Zuppi: una pace non imposta, ma quella scelta dagli ucraini con lo sforzo di tutti
Francesca Sabatinelli - Berlino
In Ucraina la situazione è tragica da mesi, ci sono difficoltà, e va sempre ricordato chi è l’aggressore e chi è l’aggredito. Il cardinale Matteo Zuppi, presidente della Conferenza episcopale italiana e arcivescovo di Bologna, spiega così che a questo conflitto “va trovata una soluzione”. Il porporato parla a Berlino, dove si trova per l’incontro internazionale “L’audacia della pace”, promosso dal 10 a l2 settembre dalla Comunità di Sant’Egidio in collaborazione con le Chiese cattolica ed evangelica della capitale tedesca.
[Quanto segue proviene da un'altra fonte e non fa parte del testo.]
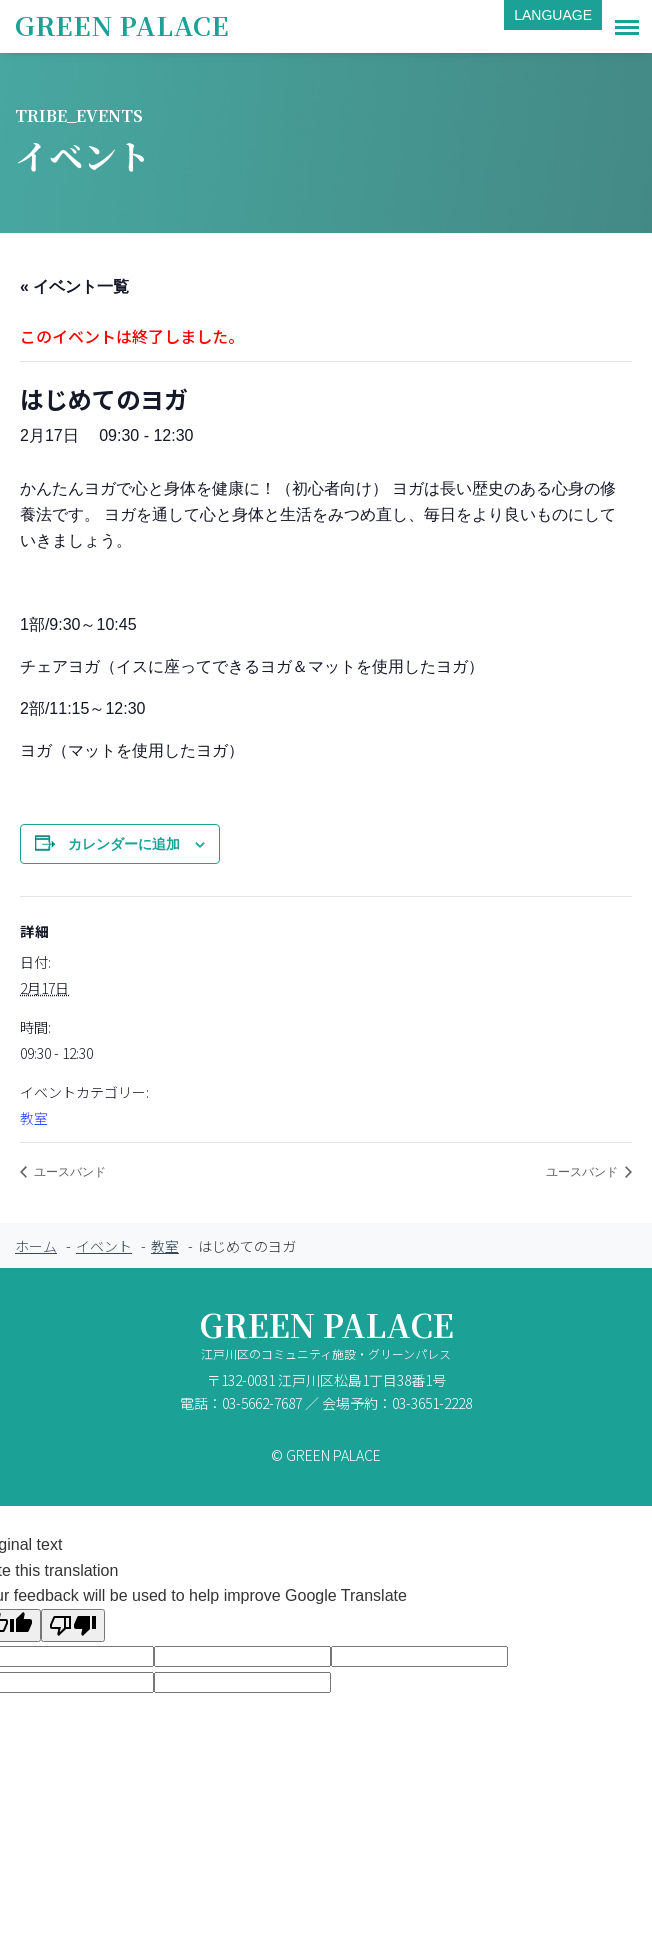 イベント (104, 1246)
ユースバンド (68, 1172)
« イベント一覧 (74, 286)
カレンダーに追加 (124, 844)
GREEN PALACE (122, 24)
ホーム (36, 1246)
L'evento riunisce i leader delle principali religioni mondiali, assieme a uomini di cultura e della politica di 40 Paesi diversi, eredità della preghiera ad Assisi delle religioni voluta nel 1986 da Papa Giovanni Paolo II.
La missione di pace e la probabile tappa a Pechino
Zuppi risponde alle domande dei media sulla missione affidatagli dal Papa e che lo ha già portato in Ucraina, in Russia e negli Stati Uniti. Si continuerà a spingere sempre verso una “pace giusta e sicura”, spiega, con l’impegno “di quelli che hanno maggiore importanza”, come la Cina, elemento tra i più importanti per la pace, dove il cardinale dovrebbe andare, sempre nell’ambito della missione assegnatagli dal Papa, sebbene sui tempi ancora non si abbiano certezze, poiché spiega sorridendo, “i tempi della Santa Sede e i tempi della Cina sono notoriamente molto lunghi”. La pace, aggiunge fermamente, richiede lo sforzo di tutti, ma “non è mai qualcosa che può essere imposto da qualcuno, deve essere la pace scelta dagli ucraini con le garanzie, l'impegno e lo sforzo di tutti”.
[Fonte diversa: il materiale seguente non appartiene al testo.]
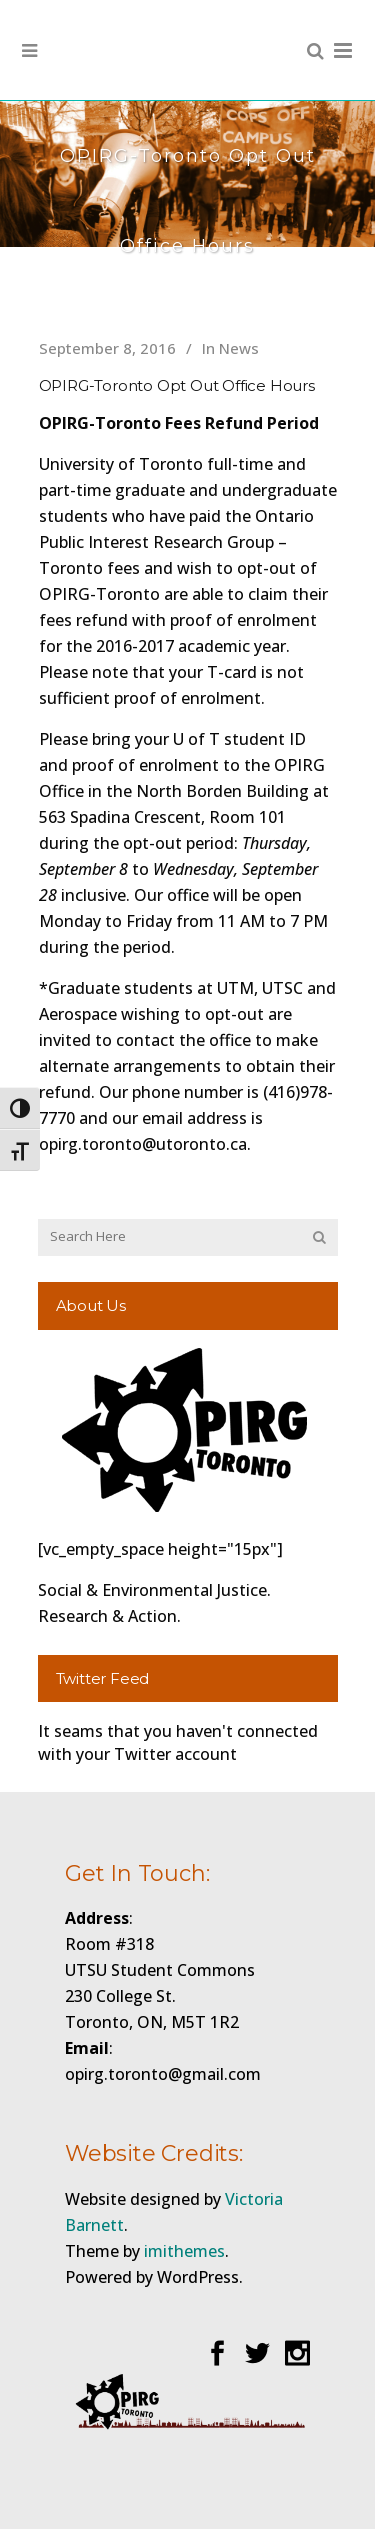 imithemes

Il sostegno della Chiesa e del Papa all'Ucraina
Per quanto riguarda le “nubi” con Kyiv, dopo le polemiche ucraine a seguito di un discorso rivolto da Francesco a un gruppo di giovani cattolici russi riuniti a San Pietroburgo, Zuppi ritiene che “si chiariranno e che sono comprensibili in una tensione così forte”. Sua convinzione è comunque che sia il governo ucraino sia il popolo conoscano bene “il sostegno che la Chiesa e il Papa hanno sempre avuto per la loro sofferenza”. Il cardinale ritorna quindi all’espressione usata da Francesco di una “pace creativa” per spiegare anche come i percorsi della pace stessa siano a volte “imprevedibili e hanno bisogno dell'impegno e del coinvolgimento di tutti e di una grande alleanza per la pace per spingere nella stessa direzione”, così come il Papa fa con il cardinale elemosiniere Konrad Krajewski, “con la carità, con i tanti sostegni, e anche con questa missione per aiutare a spingere nell'unica direzione che richiede il coinvolgimento di tutti e che è la pace”.
"La pace arrivi subito"
Alle critiche di chi parla di lentezza e di fallimento della diplomazia, l’arcivescovo di Bologna risponde, infine, che “se non fai niente non fallisci ma non fai niente, sempre meglio provare”. Il vero punto è che è la pace ad “arrivare sempre tardi”, di fronte al dolore e alla sofferenza della guerra. La pace “dovrebbe arrivare subito, o meglio ancora dovrebbe essere la condizione in cui si vive”, serve pazienza, conclude, “per costruire e ricostruire quel tessuto che la divisione, la violenza la guerra l'ingiustizia hanno lacerato”. Serve pazienza per “far maturare i tempi”, per saperli cogliere, ricordandosi sempre “che la pace deve arrivare, deve arrivare subito, quanto prima”.